Dan di dalam hukum para jurnalis itu dilindungi oleh Undang-Undang, karena jurnalis itu memiliki privilege. Diberi privilege oleh publik untuk menembus siapa saja, ke mana saja, untuk kepentingan publik, untuk mendapatkan informasi seluas-luasnya bagi publik. Itu yang penting. Sedangkan pewarta warga itu tidak. Mereka “tidak bertanggung jawab” juga. Ketika mereka masuk ke sebuah wilayah, kemudian ada kecelakaan tabrak, tembak, sudah hanya begitu saja. Tapi kalau misalnya dalam hal jurnalis professional, dia harus bertanggung jawab untuk memberikan informasi lengkap dalam konteks yang tepat dalam setiap informasi yang dia sebarkan.

Jadi, saya melihat jurnalis dan pewarta warga adalah satu sisi yang bisa saling menguatkan. Tetapi di sisi lain, saat ini juga pewarta warga itu memang tergantung siapa yang menyebarkannya. Apakah pewarta warga yang memang jujur dan polos menyebarkannya atau ada pihak-pihak lain yang memang berusaha untuk memancing di air keruh. Pada faktanya, kami para jurnalis profesional itu sekarang sedang berusaha untuk membersihkan polusi informasi yang ada di Indonesia khususnya. Karena berjuta informasi yang berseliweran di antara warga, kita harus memberikan verifikasi mana informasi yang tepat dan benar.

Ada dua hal yang harus diperhatikan, pertama adalah informasi yang diinginkan oleh publik, dan yang kedua adalah informasi yang dibutuhkan oleh publik. Sesuatu yang dibutuhkan oleh publik itu berarti informasi tersebut mampu mempengaruhi keputusan-keputusan sehari-harinya dan itu penting diketahuinya, seperti harga bawang dan sebagainya.

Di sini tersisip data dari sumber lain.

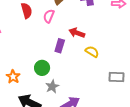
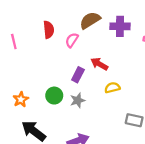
yellow semicircle: (92, 52) -> (112, 88), turned -56
gray star: (52, 86) -> (78, 100), moved

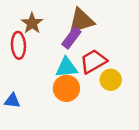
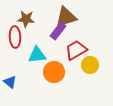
brown star: (32, 23) -> (26, 19), turned -30
cyan triangle: (66, 67) -> (37, 55), moved
blue triangle: (12, 101) -> (10, 82), turned 32

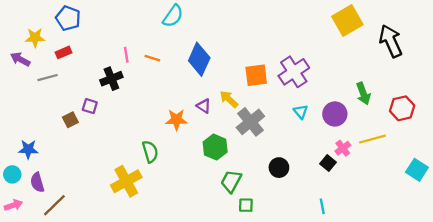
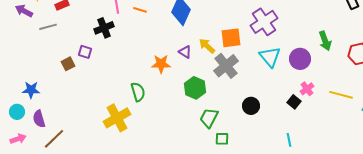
orange square: (256, 75) -> (231, 38), moved
cyan triangle: (301, 112) -> (270, 57), size x1.6
yellow line: (372, 139) -> (341, 95), moved, turned 30

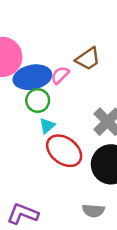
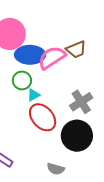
pink semicircle: (60, 75) -> (52, 58), size x1.8
green circle: (38, 100) -> (22, 80), moved

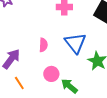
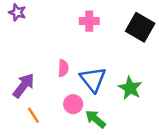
blue triangle: (75, 43) -> (93, 79), moved

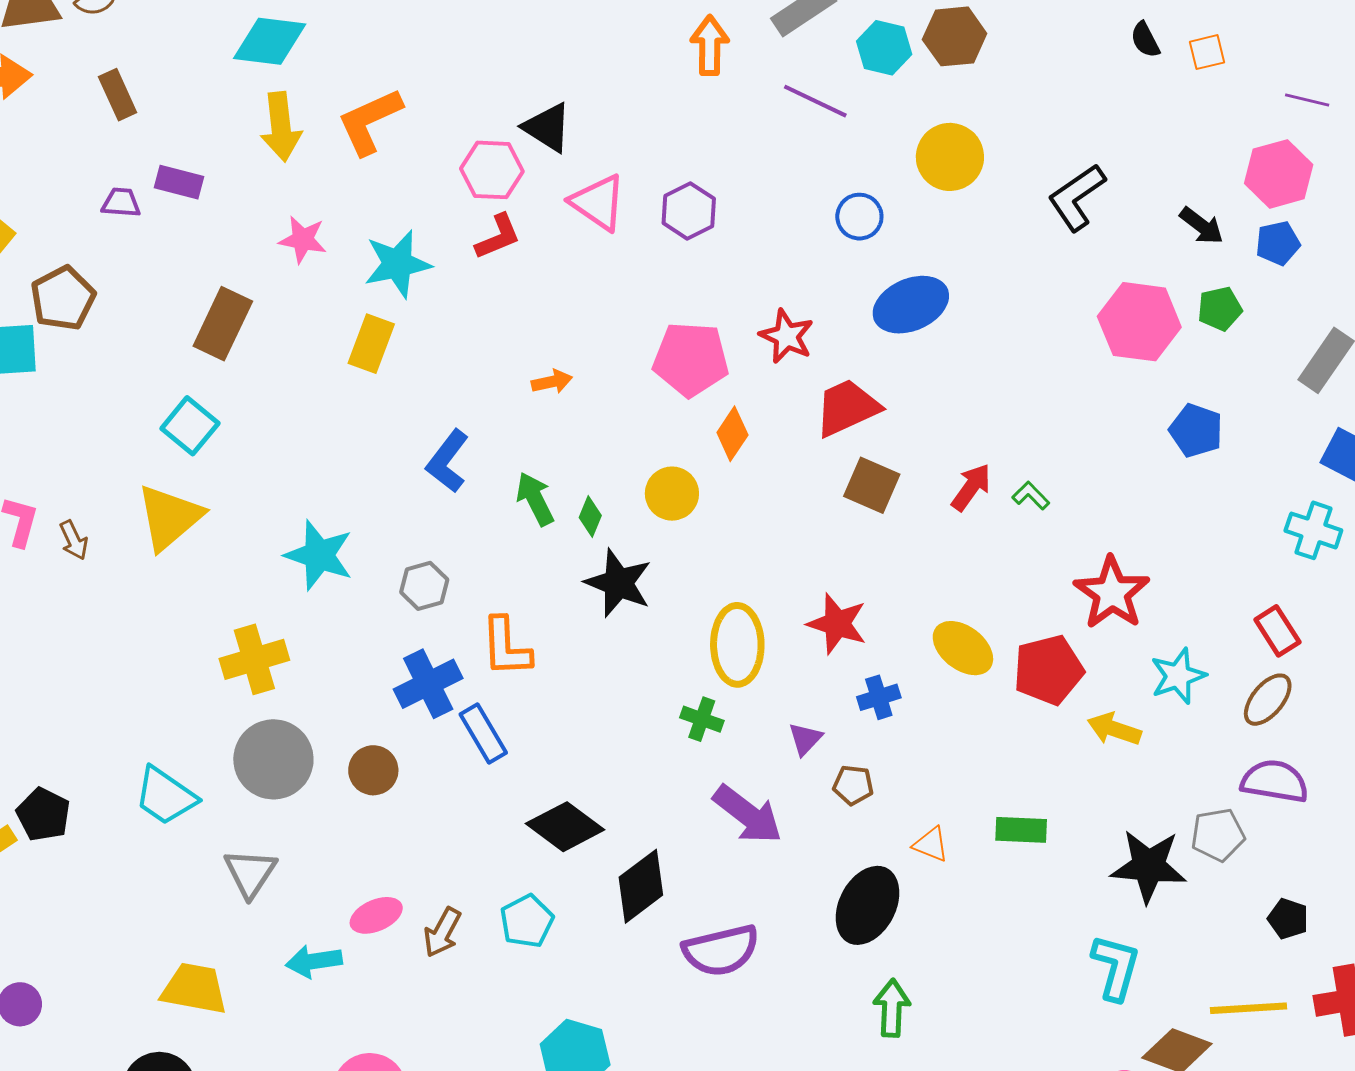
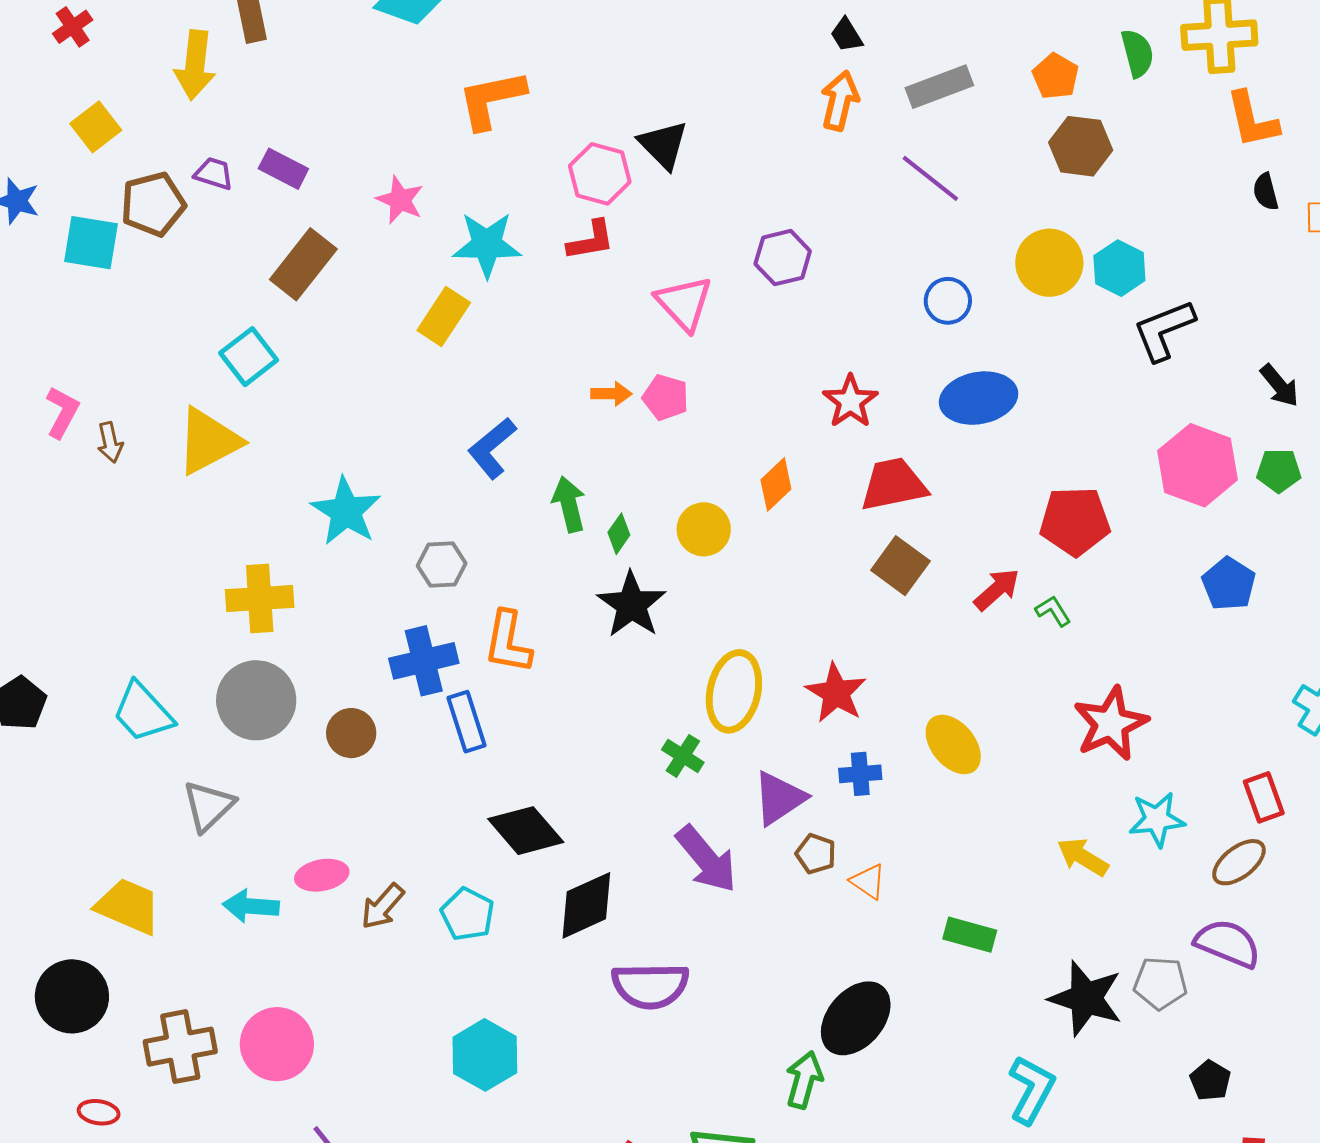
cyan hexagon: (884, 48) -> (1119, 268), moved
yellow arrow: (281, 127) -> (195, 65), moved
purple rectangle: (179, 182) -> (283, 169), moved
purple trapezoid: (121, 203) -> (214, 174), moved
pink triangle: (598, 203) -> (684, 303), moved
pink pentagon: (691, 359) -> (666, 397), moved, size x0.6
red pentagon: (1048, 670) -> (1075, 521), moved
purple triangle: (805, 739) -> (779, 798), size x1.6
orange triangle: (931, 844) -> (868, 882), moved
black ellipse: (867, 905) -> (856, 1018), moved
cyan pentagon: (527, 921) -> (467, 914), turned -30

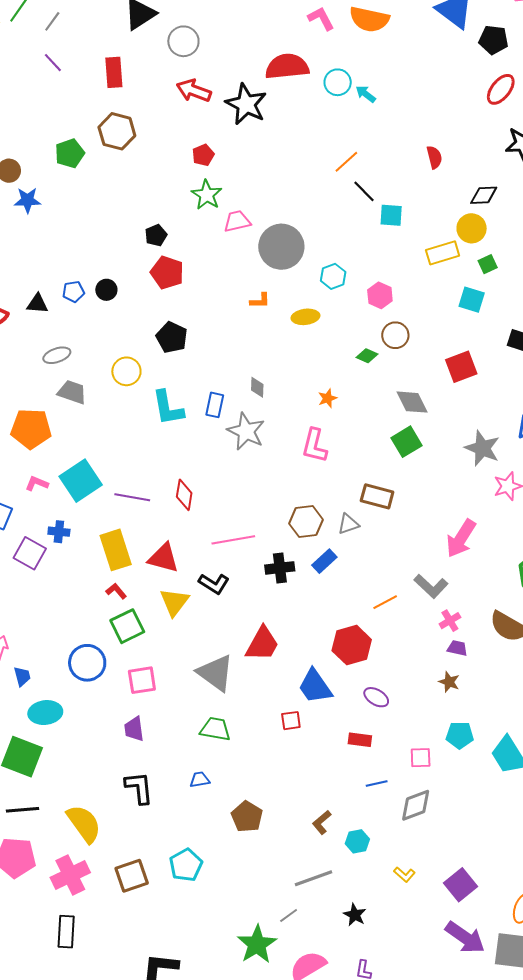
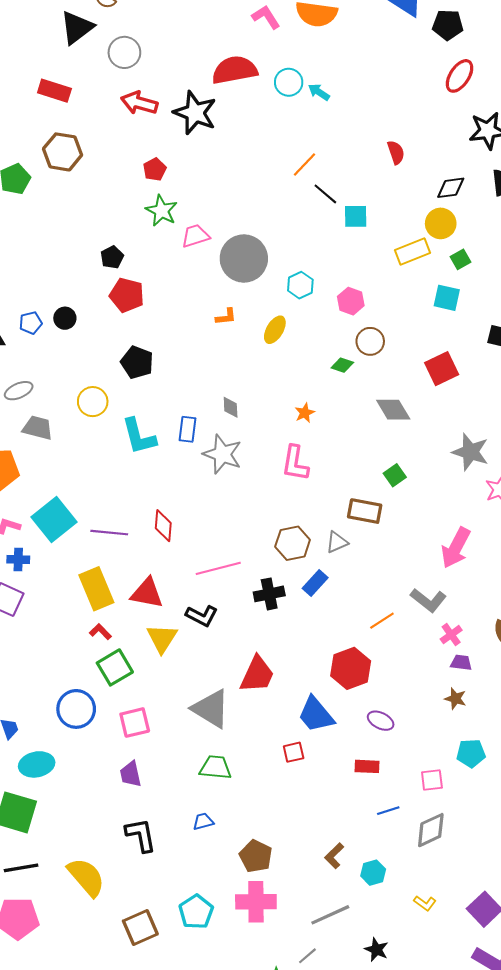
red rectangle: (114, 72) -> (54, 91), turned -64
yellow ellipse: (305, 317) -> (275, 330), turned -48
green square: (407, 442) -> (395, 475), moved, size x0.7
blue cross: (59, 532) -> (18, 559), moved
pink cross: (70, 875) -> (256, 902), moved, turned 30

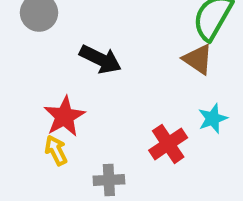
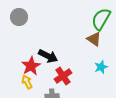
black arrow: (100, 59) -> (48, 56), moved
red cross: (168, 144) -> (63, 76), moved

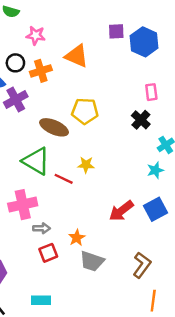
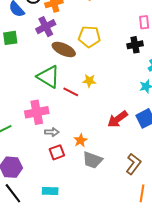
purple cross: (16, 100) -> (46, 27), moved
black cross: (141, 120) -> (135, 45), turned 35

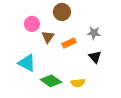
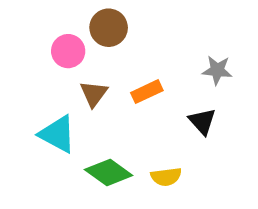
brown circle: (62, 12) -> (109, 28), moved
gray star: (94, 33) -> (217, 70), moved
brown triangle: (48, 37) -> (94, 94), moved

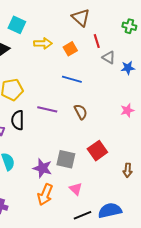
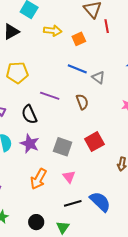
red line: (97, 41) -> (107, 26), moved
gray triangle: (109, 57) -> (98, 78), moved
black semicircle: (18, 120) -> (29, 114), moved, turned -30
purple star: (42, 168) -> (30, 144), moved
blue semicircle: (110, 211) -> (100, 202), turned 50

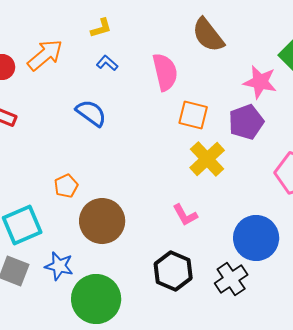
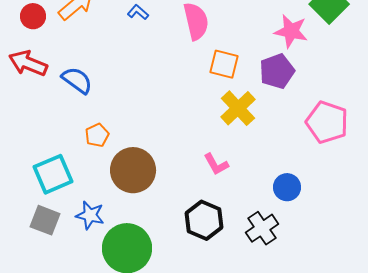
blue semicircle: (91, 113) -> (77, 80), moved
blue circle: (256, 238) -> (287, 187), size x0.6

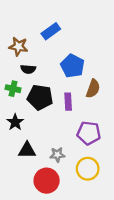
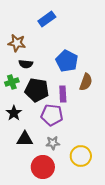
blue rectangle: (51, 31) -> (47, 19), moved
green cross: (13, 89) -> (12, 82), turned -32
purple pentagon: (89, 133) -> (52, 115), moved

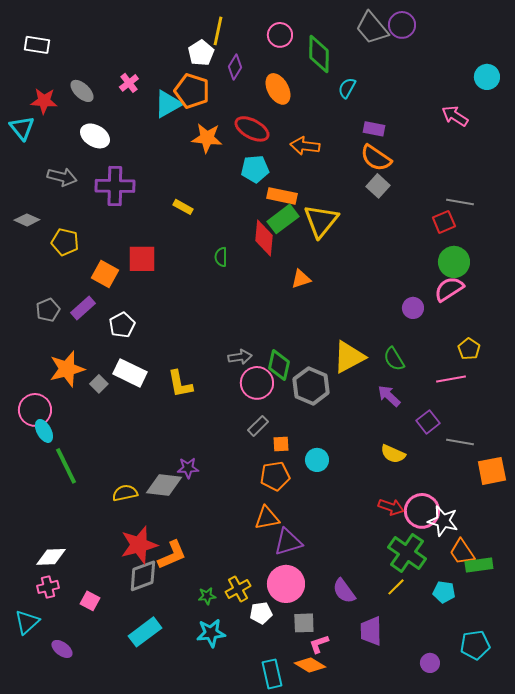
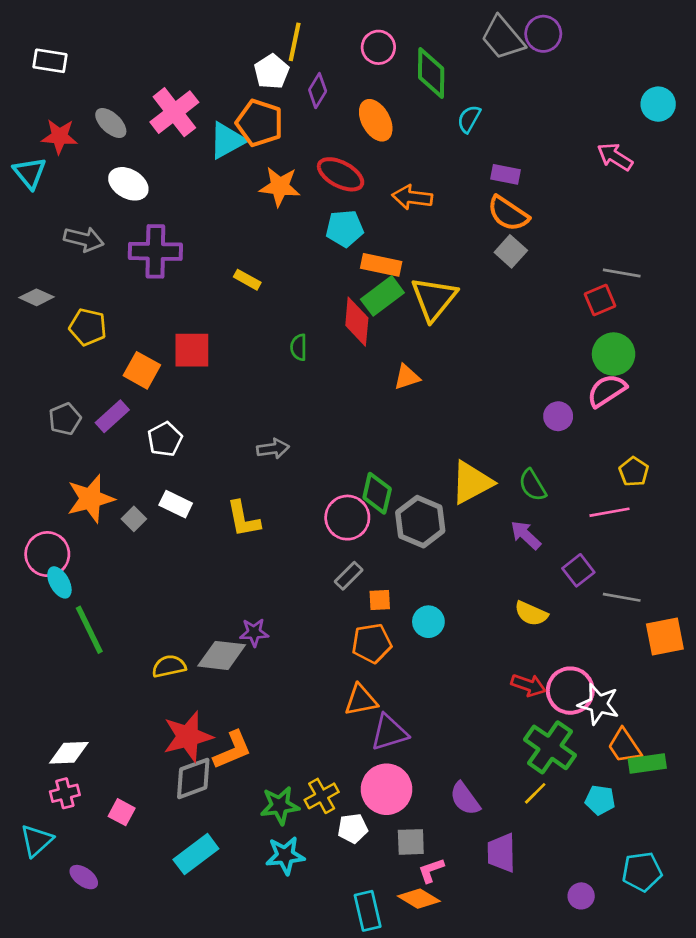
pink cross: (129, 83) -> (174, 112), size x1.8
gray arrow: (240, 357) -> (273, 449), moved
white rectangle: (130, 373) -> (176, 504), size x0.7
green star: (207, 596) -> (280, 805), size x1.6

Tapi kalau informasi yang diinginkan, tanpa adanya informasi itu pun publik tidak berpengaruh. Tapi itu mempunyai daya tarik tersendiri. Misalnya, kasus perceraian artis yang tidak jelas arahnya, perseteruan orang tua dan anak di kalangan artis. Apakah itu memang dibutuhkan oleh publik? Mungkin ada ruang-ruang yang dibutuhkan kalau misalnya dari ruang pendidikan. Tapi sebagian besar itu hanyalah bersifat sensasi dan itu hanya memenuhi keinginan publik saja. Tidak dibutuhkan karena tanpa ada berita itu pun publik masih bisa hidup, menjalani kehidupannya dengan sangat baik. Bahkan bisa saja apa yang diinginkan itu bisa mencelakakan proses pengambilan keputusan oleh publik.

Saat ini ada kemajuan teknologi informasi yang begitu sangat pesat sehingga setiap orang dapat mengakses informasi bahkan menyebarkan informasi dalam hitungan detik. Bagaimana kemajuan teknologi ini berdampak kepada kebebasan pers di kita?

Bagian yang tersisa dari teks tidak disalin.